Start of Entries shown
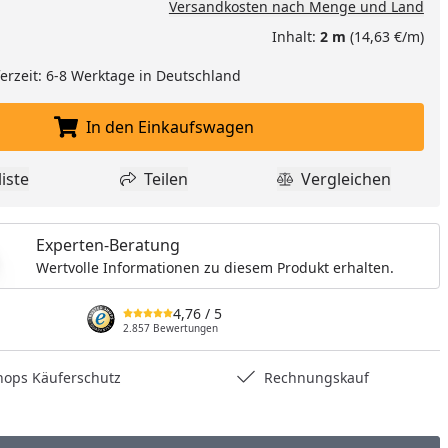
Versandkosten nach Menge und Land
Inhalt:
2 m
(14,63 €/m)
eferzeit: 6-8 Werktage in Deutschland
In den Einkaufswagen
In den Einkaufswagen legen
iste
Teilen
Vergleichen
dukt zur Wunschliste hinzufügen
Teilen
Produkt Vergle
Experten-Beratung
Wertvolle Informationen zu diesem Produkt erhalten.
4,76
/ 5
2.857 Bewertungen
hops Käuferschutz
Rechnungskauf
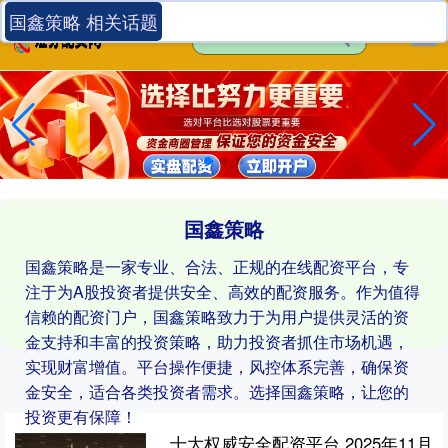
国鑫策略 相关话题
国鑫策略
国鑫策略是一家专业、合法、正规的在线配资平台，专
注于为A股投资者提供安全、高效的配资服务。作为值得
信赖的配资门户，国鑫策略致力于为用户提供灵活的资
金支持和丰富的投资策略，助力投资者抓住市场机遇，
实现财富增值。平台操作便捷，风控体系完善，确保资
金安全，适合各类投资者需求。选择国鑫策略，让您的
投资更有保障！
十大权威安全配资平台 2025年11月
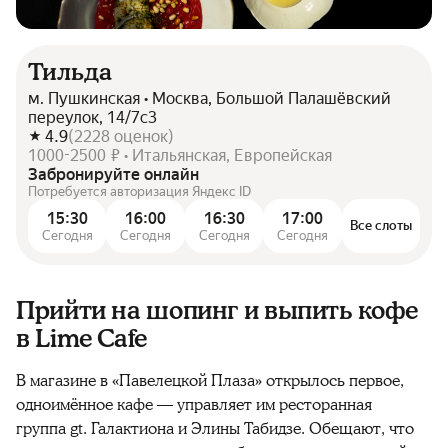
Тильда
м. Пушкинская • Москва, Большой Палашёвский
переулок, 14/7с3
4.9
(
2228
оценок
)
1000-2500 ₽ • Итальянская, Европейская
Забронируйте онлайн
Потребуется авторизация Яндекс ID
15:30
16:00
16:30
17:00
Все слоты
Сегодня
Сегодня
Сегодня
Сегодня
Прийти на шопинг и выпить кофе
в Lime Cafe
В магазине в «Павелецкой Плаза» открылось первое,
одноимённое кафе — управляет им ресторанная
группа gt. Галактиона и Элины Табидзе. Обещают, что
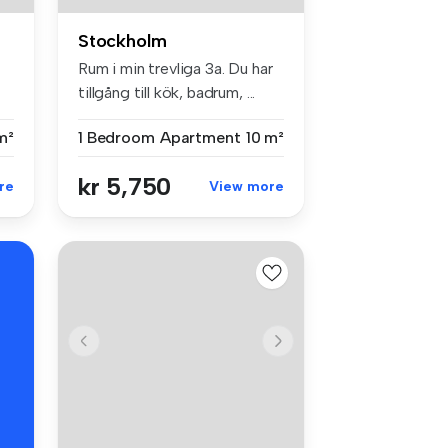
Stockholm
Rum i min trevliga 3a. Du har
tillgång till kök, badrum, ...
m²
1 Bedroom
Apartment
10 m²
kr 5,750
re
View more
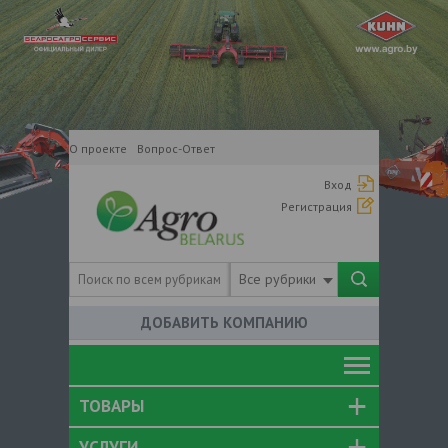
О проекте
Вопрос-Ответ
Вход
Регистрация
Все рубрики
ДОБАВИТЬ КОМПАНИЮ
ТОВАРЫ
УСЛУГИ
End of Entries shown
● **Directions for this task**:
Read the entries above, then pull out the lines that include "Produkt".

● **Your response**:
Produkt Vergle
Wertvolle Informationen zu diesem Produkt erhalten.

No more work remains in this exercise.